“Based on our calculation and analysis, most parts of the space lab will burn up during falling,” Wu Ping, a director at China’s space engineering office, said during the conference. A day later China launched Tiangong 2, the lab’s successor, aboard a Long March 7 rocket.
Wu added that China is monitoring the space station for collisions with other objects. And Xinhua, China’s government-run news agency, reported that the Chinese space agency may need to release an international forecast for where Tiangong will land at a later date — an uncertainty that seems to indicate the descent is uncontrolled.
For the moment Tiangong 1 remains whole, currently orbiting the planet more than 200 miles above Earth’s surface. China launched Tiangong 1, which translates to “Heavenly Palace,” in 2011. (Strangely, as the rocket carrying the station blasted into space five years ago, China’s state-run TV station played “America the Beautiful.”) It served as China’s base of space experiments for roughly 4½ years, two years longer than originally anticipated. The last crewed mission was in 2013, although the station continued to autonomously operate until it was decommissioned in March 2016.

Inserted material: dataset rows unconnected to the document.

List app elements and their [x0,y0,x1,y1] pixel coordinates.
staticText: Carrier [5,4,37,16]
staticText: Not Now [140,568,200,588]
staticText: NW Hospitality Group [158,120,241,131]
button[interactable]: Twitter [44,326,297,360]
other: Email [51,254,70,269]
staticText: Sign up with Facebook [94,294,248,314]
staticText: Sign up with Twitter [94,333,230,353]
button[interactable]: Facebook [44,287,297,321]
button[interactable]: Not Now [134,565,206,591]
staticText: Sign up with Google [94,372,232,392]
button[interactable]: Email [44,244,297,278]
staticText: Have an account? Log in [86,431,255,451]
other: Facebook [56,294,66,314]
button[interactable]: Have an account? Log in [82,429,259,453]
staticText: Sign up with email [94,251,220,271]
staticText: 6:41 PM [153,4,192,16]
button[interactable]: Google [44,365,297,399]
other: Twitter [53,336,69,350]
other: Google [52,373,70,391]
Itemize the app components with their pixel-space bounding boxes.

Soon after, rumors surfaced that China no longer had control of the spacecraft. In June, amateur satellite tracker Thomas Dorman of El Paso warned Space.com that, based on his observations, the eight-ton space lab was out of control.

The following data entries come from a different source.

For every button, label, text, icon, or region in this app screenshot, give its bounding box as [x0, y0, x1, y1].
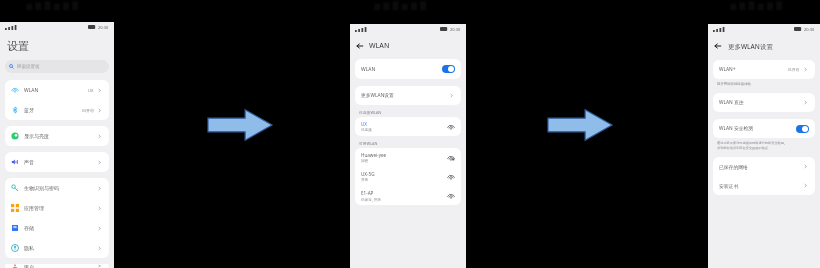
staticText: 20:30 — [804, 27, 815, 32]
button[interactable]: 声音 — [5, 152, 109, 172]
staticText: 可用WLAN — [359, 141, 378, 146]
staticText: WLAN 直连 — [719, 99, 744, 106]
staticText: WLAN 安全检测 — [719, 125, 754, 132]
button[interactable]: 生物识别与密码 — [5, 178, 109, 198]
staticText: UX — [361, 121, 368, 127]
staticText: 通过手机管家对已连接的网络进行网络安全检测, — [717, 141, 785, 145]
button[interactable]: Back — [355, 41, 365, 51]
button[interactable]: E1-AP — [355, 186, 461, 205]
staticText: 存储 — [24, 225, 34, 231]
staticText: 安装证书 — [719, 183, 739, 189]
button[interactable]: 用户 — [5, 264, 109, 268]
staticText: 已保存的网络 — [719, 164, 748, 170]
staticText: 蓝牙 — [24, 107, 34, 113]
staticText: 隐私 — [24, 245, 34, 251]
staticText: WLAN+ — [719, 66, 736, 73]
button[interactable]: 搜索设置项 — [5, 60, 109, 73]
staticText: 搜索设置项 — [17, 64, 40, 70]
button[interactable]: Huawei-yee — [355, 148, 461, 167]
button[interactable]: 更多WLAN设置 — [355, 86, 461, 105]
button[interactable]: WLAN — [355, 59, 461, 79]
staticText: 20:30 — [450, 27, 461, 32]
staticText: E1-AP — [361, 190, 374, 196]
staticText: 20:30 — [98, 25, 109, 30]
button[interactable]: Toggle — [796, 125, 809, 133]
staticText: 声音 — [24, 159, 34, 165]
button[interactable]: Back — [713, 41, 723, 51]
staticText: 并智能自动识别存在安全风险的热点 — [717, 146, 768, 150]
staticText: 设置 — [7, 39, 29, 53]
staticText: WLAN — [361, 66, 376, 73]
staticText: 更多WLAN设置 — [728, 42, 773, 51]
staticText: 已连接 — [361, 128, 372, 133]
staticText: 更多WLAN设置 — [361, 92, 394, 99]
staticText: WLAN — [24, 87, 39, 94]
button[interactable]: Toggle — [442, 65, 455, 73]
staticText: 应用管理 — [24, 205, 44, 211]
button[interactable]: 安装证书 — [713, 176, 815, 195]
button[interactable]: WLAN 直连 — [713, 93, 815, 112]
staticText: 生物识别与密码 — [24, 185, 59, 191]
button[interactable]: 隐私 — [5, 238, 109, 258]
staticText: 已连接WLAN — [359, 110, 382, 115]
button[interactable]: WLAN — [5, 80, 109, 100]
staticText: 提升网络智能连接体验 — [717, 82, 751, 86]
staticText: 已保存, 开放 — [361, 197, 381, 202]
button[interactable]: 存储 — [5, 218, 109, 238]
staticText: Huawei-yee — [361, 152, 387, 158]
staticText: 已开启 — [788, 67, 800, 72]
button[interactable]: 蓝牙 — [5, 100, 109, 120]
staticText: 用户 — [24, 264, 34, 268]
staticText: WLAN — [369, 41, 390, 51]
button[interactable]: 显示与亮度 — [5, 126, 109, 146]
button[interactable]: WLAN 安全检测 — [713, 119, 815, 138]
button[interactable]: 已保存的网络 — [713, 157, 815, 176]
staticText: 开放 — [361, 178, 369, 183]
staticText: 加密 — [361, 159, 369, 164]
staticText: 已开启 — [82, 108, 94, 113]
button[interactable]: UX-5G — [355, 167, 461, 186]
button[interactable]: 应用管理 — [5, 198, 109, 218]
staticText: 显示与亮度 — [24, 133, 49, 139]
staticText: UX-5G — [361, 171, 375, 177]
button[interactable]: UX — [355, 117, 461, 136]
staticText: UX — [88, 88, 94, 93]
button[interactable]: WLAN+ — [713, 60, 815, 79]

“If I am right,” Dorman said at the time, “China will wait until the last minute to let the world know it has a problem with their space station.”
Harvard University astrophysicist Jonathan McDowell agreed that China’s announcement on Wednesday indicated the spacecraft will fall where it may.

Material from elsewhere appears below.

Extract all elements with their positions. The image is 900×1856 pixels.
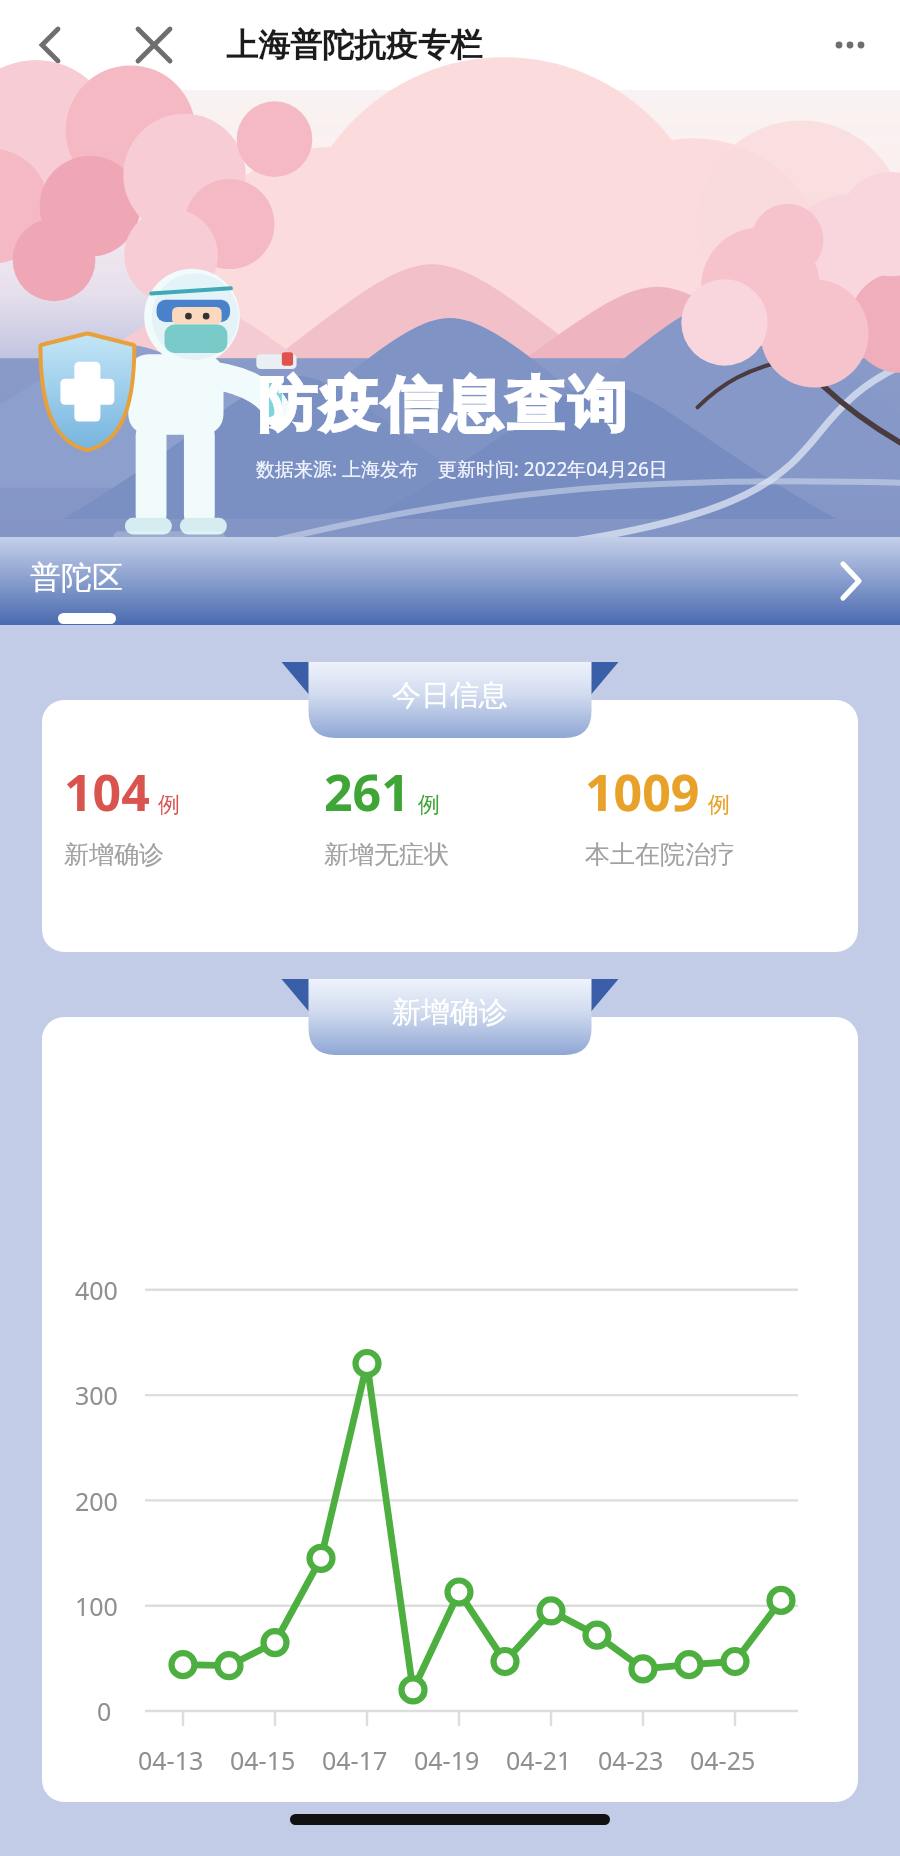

“You really can’t steer these things,” McDowell told the Guardian. “Even a couple of days before it re-enters we probably won’t know better than six or seven hours, plus or minus, when it’s going to come down. Not knowing when it’s going to come down translates as not knowing where it’s going to come down.”
Most satellites are not laid to rest this way. Many smaller craft incinerate completely in the upper atmosphere. For larger spacecraft destined for re-entry, the usual method is a planned descent. The wreckage that survives re-entry splashes down far from human habitation. About 2,500 miles to the east of New Zealand, for instance, is a patch of the Pacific Ocean informally known as the spacecraft cemetery. Remains of the Mir station and more than 100 other Russian, European and Japanese satellites sit in this area.
Although much of Tiangong 1 will disintegrate, McDowell predicted that 200-pound pieces — the tougher remnants of, say, rocket engines — could withstand the trauma of re-entry.
Even though China may not be able to steer Tiangong 1’s flaming corpse into a specific spot, humans will likely be unharmed. The odds are very low it will fall in an inhabited area: Roughly speaking, half of the world’s population lives on just 10 percent of the land, which translates to only 2.9 percent of Earth’s surface. (By way of context, going back the last 1,000 years, no meteorite has killed a person.)
This would not be the first uncontrolled landing, either. President Jimmy Carter issued an apology to Australia in 1979, after the 77-ton Skylab fell to Earth. The wreckage landed near a remote Australian town. Although no one was injured, the Australian town fined the United States $400 for littering. A California radio DJ finally paid the fine in 2009.